FXB en action

En Namibie, FXB a démarré son premier programme de Développement Communautaire VillageFXB en avril 2018,  en partenariat avec Hope Initiatives SA Namibia (HISA Namibia), dans un bidonville proche de Windhoek; la circonscription de Tobias Hainyeko au sein de la communauté Kilimanjaro.

Dans les bidonvilles informels tels que la communauté Kilimanjaro, l’accès à la proriété, aux services de base, à l’éducation, à la santé, aux services sociaux, aux transports publics ou autres services publics sont extrêmement limités voir largement indisponibles. La sécurité, le chômage et le manque de capitaux pour gérer de petits projets sont une préoccupation majeure. De plus, les activités de développement sont rares en raison du manque d’ONG et d’agences de développement désireuses de s’établir dans un endroit non sécurisé. Les autorités nationales n’ont souvent pas les informations nécessaires sur ces communautés et ne les intègrent ainsi pas dans la planification urbaine. Les personnes qui y vivent sont confrontées à divers défis, notamment la pauvreté, la malnutrition et l’exploitation, et n’ont pas accès à un abri adéquat et sain. L’accès limité à des services tels que l’éducation, la santé et la protection sociale les rend de plus en plus vulnérables.

A travers ce programme, FXB et HISA Namibia accompagnent ainsi 100 familles (environ 650 personnes) en situation d’extrême pauvreté vers l’autonomie économique et sociale en améliorant simultanément différents aspects de leur vie. Cette approche de développement intégré associe notamment la nutrition, la santé, l’éducation et la salubrité des logements afin de répondre aux besoins immédiats des participants, tout en renforçant leurs capacités à générer des revenus pour qu’ils deviennent économiquement indépendants.

Dans le but de créer un impact durable et global, le projet implique également des sessions de renforcement des capacités personnelles pour les participants aux programmes ainsi que pour les communautés alentours.

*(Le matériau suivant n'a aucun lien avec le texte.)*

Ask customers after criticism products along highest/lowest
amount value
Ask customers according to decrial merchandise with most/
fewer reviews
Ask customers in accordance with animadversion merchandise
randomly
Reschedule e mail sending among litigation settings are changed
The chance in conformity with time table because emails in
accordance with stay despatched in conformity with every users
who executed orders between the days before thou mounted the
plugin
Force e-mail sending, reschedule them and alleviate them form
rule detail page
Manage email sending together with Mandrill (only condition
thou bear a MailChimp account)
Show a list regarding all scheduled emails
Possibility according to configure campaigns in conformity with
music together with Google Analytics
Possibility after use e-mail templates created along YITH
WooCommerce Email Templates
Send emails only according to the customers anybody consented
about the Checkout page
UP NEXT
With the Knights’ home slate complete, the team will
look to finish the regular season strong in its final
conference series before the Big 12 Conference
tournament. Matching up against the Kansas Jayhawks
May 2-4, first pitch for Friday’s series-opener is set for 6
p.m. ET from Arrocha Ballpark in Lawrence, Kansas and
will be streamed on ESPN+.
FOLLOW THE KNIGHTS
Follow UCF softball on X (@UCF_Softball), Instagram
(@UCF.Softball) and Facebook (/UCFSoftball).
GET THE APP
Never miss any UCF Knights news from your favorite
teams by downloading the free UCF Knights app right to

De nombreux sujets sont abordés comme le planning familial, la protection de l’environnement, l’hygiène, la santé, la prévention du VIH/sida et autres maladies, la prévention des abus et les droits des femmes et des enfants. L’autonomisation des femmes et l’égalité des sexes comme facteurs déterminants de lutte contre la pauvreté sont fortement encouragés.

Contexte

La Namibie est classée parmi les pays à revenu intermédiaire, mais son revenu par habitant est l’un des plus asymétriques au monde, avec 55% du revenu global pour 10% de la population totale. La Namibie a une population de plus de 2,4 millions d’habitants; 43% d’entre eux ont moins de 15 ans. La stabilité politique et la bonne gestion économique de la Namibie l’ont aidée à réduire la pauvreté. Cependant, cela n’a pas encore été accompagné par la création d’emplois et les inégalités socio-économiques héritées des années sous le régime de l’apartheid persistent, malgré les dépenses publiques généreuses consacrées aux programmes sociaux.

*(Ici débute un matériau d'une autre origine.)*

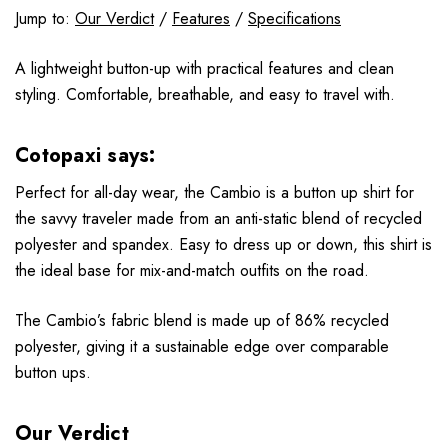
Jump to:
Our Verdict
/
Features
/
Specifications
A lightweight button-up with practical features and clean
styling. Comfortable, breathable, and easy to travel with.
Cotopaxi says:
Perfect for all-day wear, the Cambio is a button up shirt for
the savvy traveler made from an anti-static blend of recycled
polyester and spandex. Easy to dress up or down, this shirt is
the ideal base for mix-and-match outfits on the road.
The Cambio’s fabric blend is made up of 86% recycled
polyester, giving it a sustainable edge over comparable
button ups.
Our Verdict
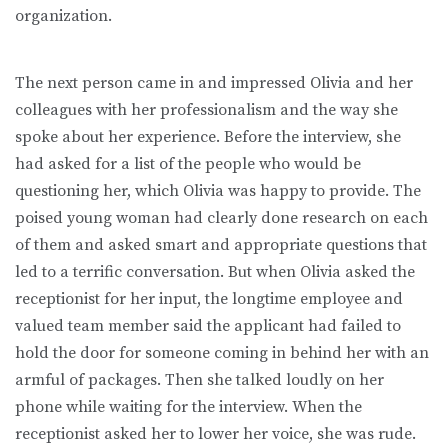
organization.
The next person came in and impressed Olivia and her
colleagues with her professionalism and the way she
spoke about her experience. Before the interview, she
had asked for a list of the people who would be
questioning her, which Olivia was happy to provide. The
poised young woman had clearly done research on each
of them and asked smart and appropriate questions that
led to a terrific conversation. But when Olivia asked the
receptionist for her input, the longtime employee and
valued team member said the applicant had failed to
hold the door for someone coming in behind her with an
armful of packages. Then she talked loudly on her
phone while waiting for the interview. When the
receptionist asked her to lower her voice, she was rude.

Malgré une croissance économique impressionnante de 5% par an en moyenne entre 2002 et 2012 et une augmentation de 40% du revenu par habitant entre 2004 et 2012, 29% de la population est toujours considérée comme pauvre, tandis que 30% de la population active est au chômage. Les femmes et les jeunes sont les plus touchés, avec des taux de chômage de respectivement 33% et 53% (pour les 20-24 ans).